Mr. Valls declined to detail the state of the investigation. He said the priority was to hunt down and find the terrorists who had carried out the attack, and to prevent them from continuing to spread terror.

"We are facing an unprecedented terrorist threat, both internally and externally," he said, adding that, despite all the counterterrorism efforts underway, "there was not zero risk."

Earlier, an 18-year-old man handed himself voluntarily to police in northeastern France, an official at the Paris prosecutor's office said. Mourad Hamyd surrendered at a police station in Charleville-Mezieres, a small town in France's eastern Champagne region, the Paris prosecutor's spokeswoman Agnes Thibault-Lecuivre said. She did not offer details on Mr. Hamyd's relationship to the men, but said he turned himself in because he heard his name on the news in connection with the attack. A police source said one of them had been identified by his identity card, which had been left in the getaway car.

In the northeastern city of Reims, anti-terrorism police secured a building before a forensics team entered an apartment there.

French police released photos of two suspects, said to be armed and dangerous, and appealed to the public for information. They are brothers Said Kouachi, 34, and Cherif Kouachi, 32. Both are French nationals.

A police source said Cherif Kouachi had previously been tried on terrorism charges. He was arrested before leaving for Iraq to join Islamist militants and was sentenced to 18 months in prison in 2008, according to French media.

The attackers fled the scene of the shocking attack on Wednesday at the offices of Charlie Hebdo, a satirical newspaper known for its provocative cartoons that make no allowances for religious or other sensitivities. Among the dead were five of France's best known caricaturists, including the newspaper's editor-in-chief, Stéphane Charbonnier. Witnesses said the gunmen had called for certain staff members by name before shooting them.
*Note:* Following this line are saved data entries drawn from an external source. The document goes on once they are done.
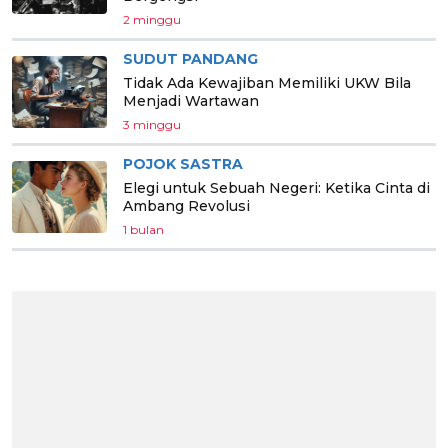
2 minggu
SUDUT PANDANG
Tidak Ada Kewajiban Memiliki UKW Bila
Menjadi Wartawan
3 minggu
POJOK SASTRA
Elegi untuk Sebuah Negeri: Ketika Cinta di
Ambang Revolusi
1 bulan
French President François Hollande called Wednesday's assault an act of "barbarism" that targeted all of France. He declared three days of national mourning and put Paris on its highest state of alert, tightening security at transportation hubs, religious sites, media offices and department stores as the search for the assailants got under way. Some 800 soldiers were deployed across the capital to bolster the city's police force.

Two gunmen – who wore masks and carried Kalashnikov assault rifles – gained entrance to the offices of Charlie Hebdo by forcing an employee to open the door for them at gunpoint. An accomplice waited outside at the wheel of a black Citroën sedan.

"They spoke perfect French. They said they were from al-Qaeda," cartoonist Corinne Rey, the woman forced to open the door, told the newspaper L'Humanité. The killings "lasted five minutes," she said.

Two policemen were also killed in the attack, including one officer who had been assigned to Mr. Charbonnier for protection after he received numerous death threats. Charlie Hebdo's headquarters were firebombed in 2011, a day after it published controversial cartoons depicting the Prophet Mohammed.

The Libération newspaper quoted a police source who said the gunmen "clearly knew their target in advance." Once they gained entry to Charlie Hebdo's offices, the source was quoted as saying, "they went straight to the conference room. They looked round the room and said, 'Where's Charb? Where's Charb? [Mr. Charbonnier's pen name]' They killed him, and then they sprayed the rest of the room with gunfire."

Another policeman, already wounded, was shot in the head at point-blank range outside the newspaper's office after he tried to block the attackers' escape. After the final murder, one of the masked gunmen calmly paused and collected a running shoe that had fallen out of the getaway car. The Citroën was later found abandoned in northeast Paris, close to where the trio had carjacked another vehicle.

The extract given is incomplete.